It’s easy for deadlines, SEO issues, and other logistics to pull your attention away from your audience. But your readers should always be the main focus of your blog.

Your goal is to become a long-term resource for these visitors. Your content must be interesting enough for them to find value in returning, and brief enough for them to absorb in short sittings. As you move forward with your content strategy, consider using audience demographics and responses to target reader issues, interests, and needs that really drive traffic.

What do I get out of it?

Getting More Blog ReadersThis is the question that crosses readers’ minds when they arrive at a new blog, whether it’s explicit or implicit. What do they get out of your blog? Can you demonstrate value for your followers, and do you deliver compelling content within a reliable timeframe?

Think about the questions that run through their minds as you build your blog and offer newsletter subscriptions. Is this a good use of their time? Will your content enrich their lives in some way?

If so, is your information valuable enough to get these readers to return? If you feel comfortable saying “yes” to these questions, then you’ve got a solid content foundation.

However, if you’re unsure about the role your blog might play in people’s lives, then you should reassess your content strategy. The first step is to look at your current audience demographics.

What do they tend to click on? Which articles do they ignore? The next step is obvious: shift your focus more toward the content that’s most successful. Make a list of blog topics to generate new, intriguing angles to your stories.

Location and peak times

If you’re living in a state in the eastern half of the US, you might be waking up early and assuming it’s a great time to post new articles. However, your West Coast readers are more likely to miss out on your new content, because they’re not awake yet.

If your readership is mostly in Europe, you’ll need to coordinate your post times with your demographics. Linking your blog up to analytics software will help you identify key locations of interest. Keep these areas in mind as you queue posts and schedule new content.

Get out of the browser and into their email

Email subscriptions significantly increase your odds of being read. Your organization’s branding will appear right in someone’s inbox. Think about how often people check their emails.

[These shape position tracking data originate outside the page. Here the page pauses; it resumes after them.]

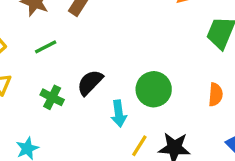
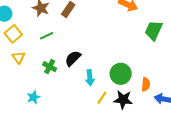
green circle: (154, 89) -> (121, 74), moved
orange semicircle: (216, 95) -> (146, 84), moved

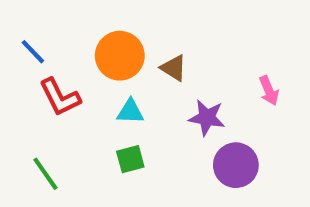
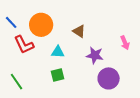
orange circle: (120, 56) -> (41, 25), moved

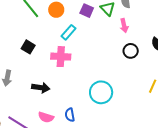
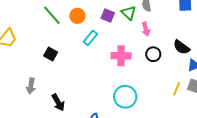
pink cross: (61, 57) -> (121, 56), moved
black arrow: (41, 88) -> (58, 102), moved, turned 54

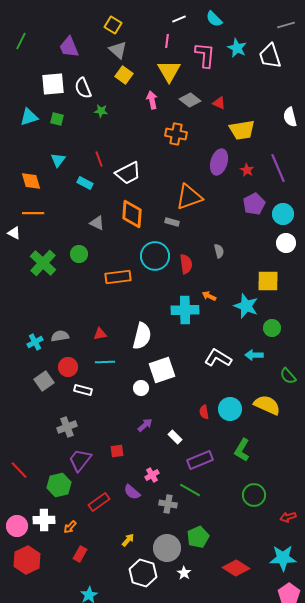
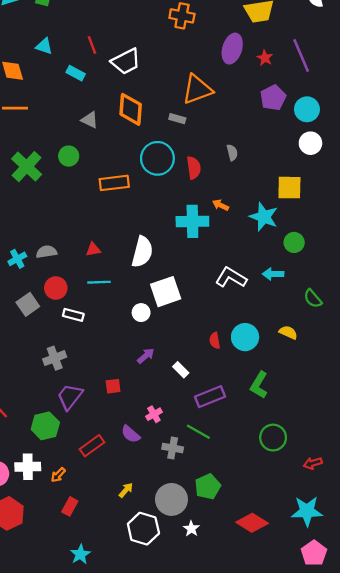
cyan triangle: (58, 160) -> (44, 46), turned -49
yellow semicircle: (267, 405) -> (288, 332), size x0.6

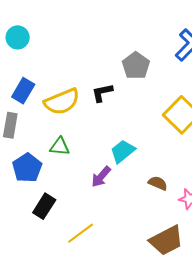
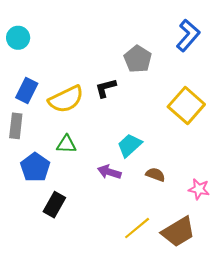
purple arrow: (101, 177) -> (109, 172), turned 70
brown semicircle: (158, 183) -> (155, 175), moved
yellow line: (80, 233) -> (137, 228), moved

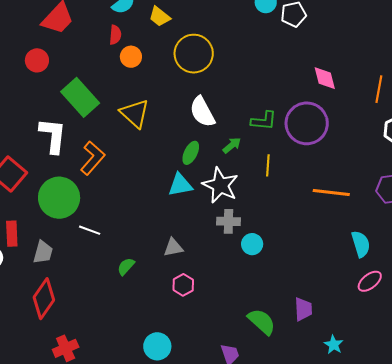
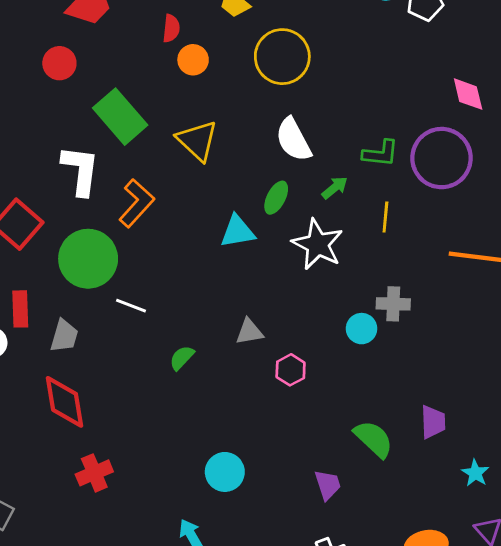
cyan triangle: (180, 185) -> (238, 231), moved
gray cross: (228, 221) -> (393, 304), moved
pink hexagon: (183, 285) -> (291, 370), moved
red diamond: (44, 299) -> (65, 402), turned -45

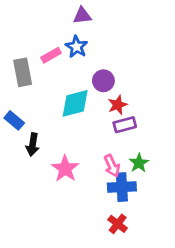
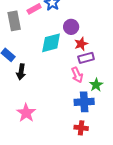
pink arrow: (112, 166) -> (77, 75), moved
pink star: (65, 169) -> (26, 113), moved
red cross: (118, 224) -> (81, 128), turned -32

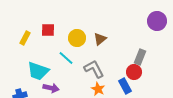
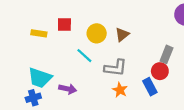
yellow rectangle: (25, 38) -> (39, 33), turned 72
gray L-shape: (94, 69) -> (115, 68), turned 125
cyan trapezoid: (38, 71) -> (40, 78), moved

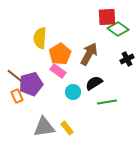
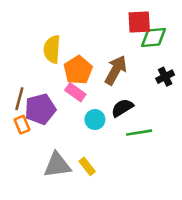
green diamond: (118, 29) -> (153, 38), turned -40
brown line: (15, 76) -> (19, 99), turned 66

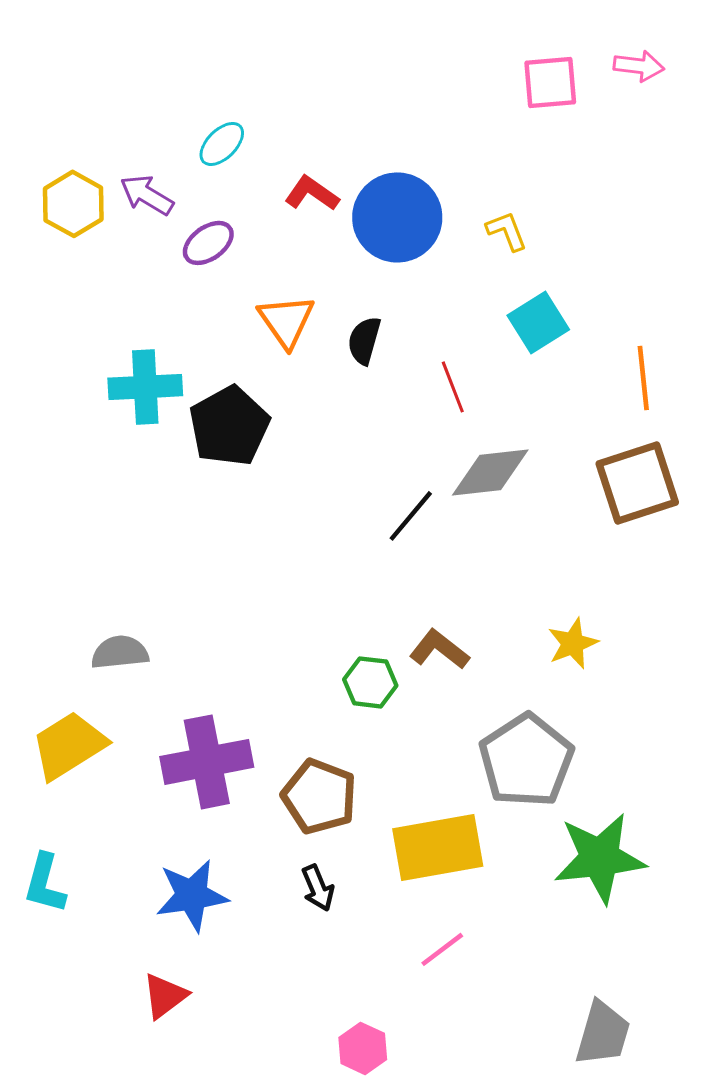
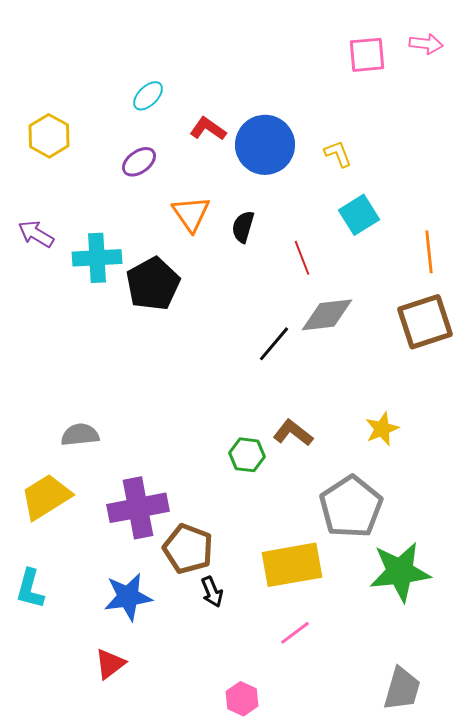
purple arrow: (147, 195) -> (36, 234), moved
brown pentagon: (319, 796) -> (188, 549), moved

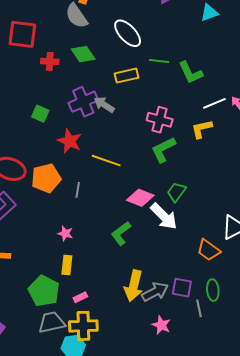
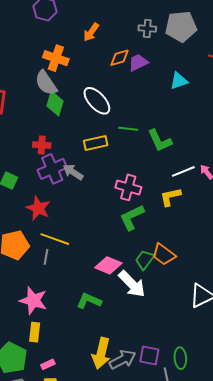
green diamond: (83, 54) -> (55, 104), moved, turned 50
red cross: (50, 61) -> (42, 145), moved
yellow line: (106, 161) -> (55, 239), moved
pink star: (65, 233) -> (33, 301), size x1.8
green L-shape: (121, 233) -> (89, 301), turned 60
orange trapezoid: (208, 250) -> (164, 254), moved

In fact, 60% of users under 45 prefer sharing via email over Facebook and 75% of users over the age of 45 favor email, according to a study conducted by Relevanza. You can hook attention to blog highlights in a newsletter, with a brief recap of the week’s top posts.

Readers can follow headline links directly to your blog and continue reading there. These email subscriptions can give you direct communication with your most loyal followers.

Communication patterns

Do your readers have a clear and easy way to communicate with you? What’s the comment functionality like on your web page? If your comments are moderated, how long does it take for you to approve a comment and reply to it?

If you send out a newsletter to blog readers, do you invite them to participate in the conversation on your website or social media page?

A simple request, such as “Click here to comment on this issue,” or “Please email me with your thoughts,” can open new channels of communication. Audience members who engage in personalized dialogue are likely to become faithful readers and promote your blog.

You can grow your audience awareness by tracking demographics, setting post schedules, building an email list, and facilitating dialogue. These tactics can pave the way to even greater blog success and growth. While there are many distractions connected with blogging, you should never take your focus away from your loyal audience.